LibrePDF / OpenPDF

OpenPDF is a free Java library for creating and editing PDF files, with a LGPL and MPL open source license. OpenPDF is based on a fork of iText. We welcome contributions from other developers. Please feel free to submit pull-requests and bugreports to this GitHub repository.
Other
3.49k stars 581 forks source link

Japanese symbols are not rendered into PDF file #1196

Closed a5a351e7 closed 1 month ago

a5a351e7 commented 1 month ago

Describe the bug

If Japanese symbols are used, these are not displayed in a generated PDF file.

To Reproduce

Code to reproduce the issue

import com.lowagie.text.Document;
import com.lowagie.text.DocumentException;
import com.lowagie.text.Paragraph;
import com.lowagie.text.pdf.PdfName;
import com.lowagie.text.pdf.PdfString;
import com.lowagie.text.pdf.PdfWriter;

import java.io.IOException;
import java.nio.file.Files;
import java.nio.file.Paths;

public class App {
    public static void main( String[] args ) {
        System.out.println( "Hello World!" );

        // step 1: creation of a document-object
        Document document = new Document();
        try {
            // step 2:
            // we create a writer that listens to the document
            // and directs a PDF-stream to a file
            final PdfWriter instance = PdfWriter.getInstance(document, Files.newOutputStream(Paths.get("HelloWorld.pdf")));

            // step 3: we open the document
            document.open();
            instance.getInfo().put(PdfName.CREATOR, new PdfString(Document.getVersion()));

            // step 4: we add a paragraph to the document
            document.add(new Paragraph("Hello World"));
            document.add(new Paragraph("START こんにちは、これはテストです END"));
            document.add(new Paragraph("Hello World"));
        } catch (DocumentException | IOException de) {
            System.err.println(de.getMessage());
        }

        // step 5: we close the document
        document.close();
    }
}

Expected behavior

I expected the rendering of the Japanese symbols written in the PDF file.

Screenshots

Screenshot at 2024-07-26 14-43-22

System

(please complete the following information)

Your real name

Florian aka GitHub user a5a351e7

Additional context

I am not quire sure, if this problem is related to #946

Lonzak commented 1 month ago

Did you include the itext-asian.jar in your classpath?

<dependency>
    <groupId>com.lowagie</groupId>
    <artifactId>itextasian</artifactId>
    <version>1.5.2</version>
</dependency>
a5a351e7 commented 1 month ago

Hi @Lonzak ,

unfortunately, this dependency is not available via Maven Central (https://central.sonatype.com/search?q=itextasian) and OpenMind (via https://mvnrepository.com/artifact/com.lowagie/itextasian/1.5.2 ) apparently no longer offers the file for download.

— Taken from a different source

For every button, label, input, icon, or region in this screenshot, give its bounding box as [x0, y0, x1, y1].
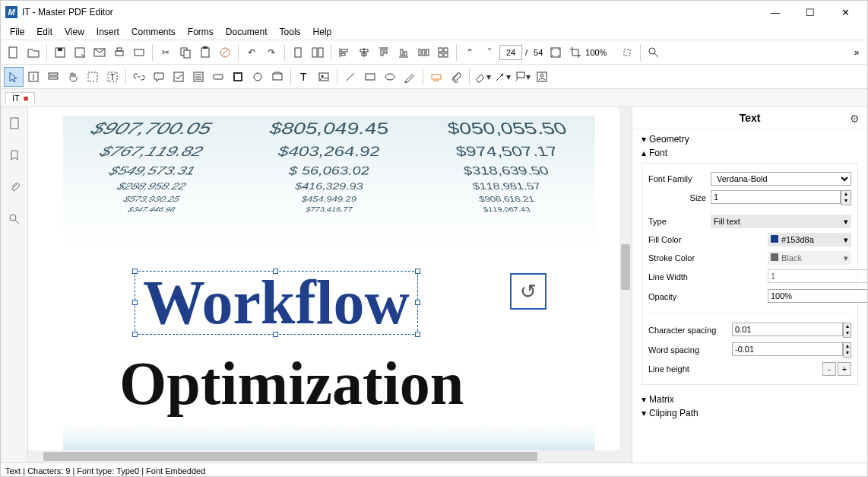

Which repository are you using?

Lonzak commented 1 month ago

Yeah you are right eventhough there are still listed it seems they have been removed: https://mvnrepository.com/artifact/com.lowagie/itextasian

A quick google search turned up this repo. So I would download it there and first try whether this fixes your issue...

Update: In the end you can also use a newer one because inside the file it says:

These specific metrics files were created by Paulo Soares and may be used, copied, and distributed for any purpose and without charge, with or without modification.

<dependency>
    <groupId>com.itextpdf</groupId>
    <artifactId>itext-asian</artifactId>
    <version>5.2.0</version>
</dependency>
StevenStreasick commented 1 month ago

You can get these symbols to render. However, I was only able to get it to render under two conditions in my test.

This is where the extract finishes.